Idiopathic Unilateral Frosted Branch Angiitis: A Case Report and Review ()
1. Introduction
Frosted branch angiitis (FBA) was first described in 1976 in a 6-year-old Japanese child presenting with diffuse sheathing of all retinal vessels, giving the appearance of frosted branches of a tree [1]. It is a rare, acute panuveitis with severe vasculitis affecting the entire retina, of which “a total of 57 cases have been reported in the world literature” [1]. It can be classified as idiopathic (primary) or associated with ocular and systemic disease (secondary) such as cytomegalovirus retinitis, toxoplasmosis or leukaemia.

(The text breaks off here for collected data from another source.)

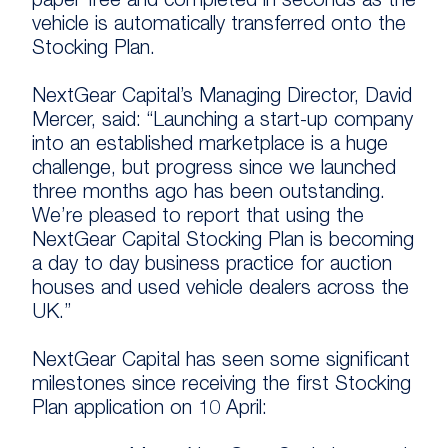
paper free and completed in seconds as the
vehicle is automatically transferred onto the
Stocking Plan.
NextGear Capital’s Managing Director, David
Mercer, said: “Launching a start-up company
into an established marketplace is a huge
challenge, but progress since we launched
three months ago has been outstanding.
We’re pleased to report that using the
NextGear Capital Stocking Plan is becoming
a day to day business practice for auction
houses and used vehicle dealers across the
UK.”
NextGear Capital has seen some significant
milestones since receiving the first Stocking
Plan application on 10 April:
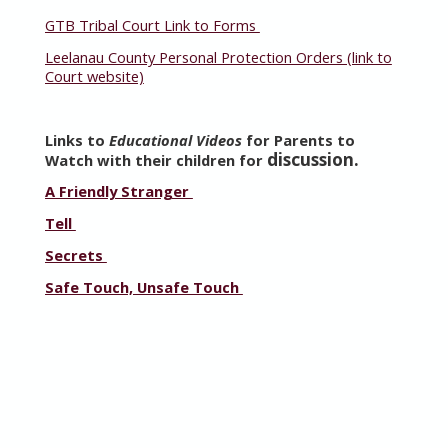
GTB Tribal Court Link to Forms
Leelanau County Personal Protection Orders (link to
Court website)
Links to
Educational Videos
for Parents to
discussion.
Watch with their children for
A Friendly Stranger
Tell
Secrets
Safe Touch, Unsafe Touch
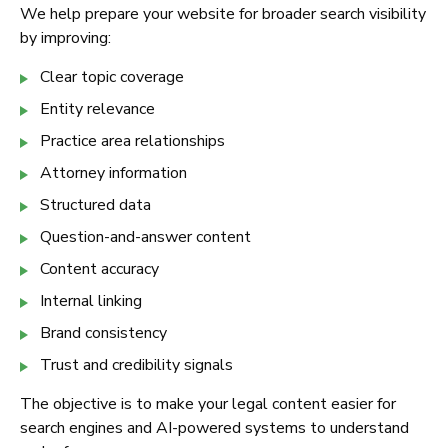
We help prepare your website for broader search visibility
by improving:
Clear topic coverage
Entity relevance
Practice area relationships
Attorney information
Structured data
Question-and-answer content
Content accuracy
Internal linking
Brand consistency
Trust and credibility signals
The objective is to make your legal content easier for
search engines and AI-powered systems to understand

FBA is typically bilateral, although unilaterality has been reported [2].
2. Case Description
Our case report describes a 40-year-old Caucasian male, who presented with a one-day history of sudden decreased vision in his left eye. He had no previous ophthalmic, medical or surgical history and denied any systemic or other ocular symptoms recently. On examination, his visual acuity was light perception on the left and 6/6 vision on the right. A mild left afferent pupillary defect was noted. Anterior segment examination showed a white conjunctiva, clear anterior chamber and normal intraocular pressure bilaterally. Dilated fundal examination showed right clear retina and optic disc with no macular changes (Figure 1(a)) with left widespread retinal vasculitis, severe papillitis and prominent vascular sheathing, extensive pre-retinal macular haemorrhage and scattered intraretinal, preretinal and subretinal haemorrhages in all quadrants (Figure 1(b)). General clinical examination was normal. Fundus fluorescein angiography (FFA) on presentation revealed masking in the macular area due to the haemorrhage, but diffuse staining and leakage of affected vessels with notably delayed filling in both arterial and venous systems in the left eye, with completely normal FFA results in the right eye (Figure 1(c), Figure 1(d)). Optical coherence tomography (OCT) was attempted but no uptake was possible.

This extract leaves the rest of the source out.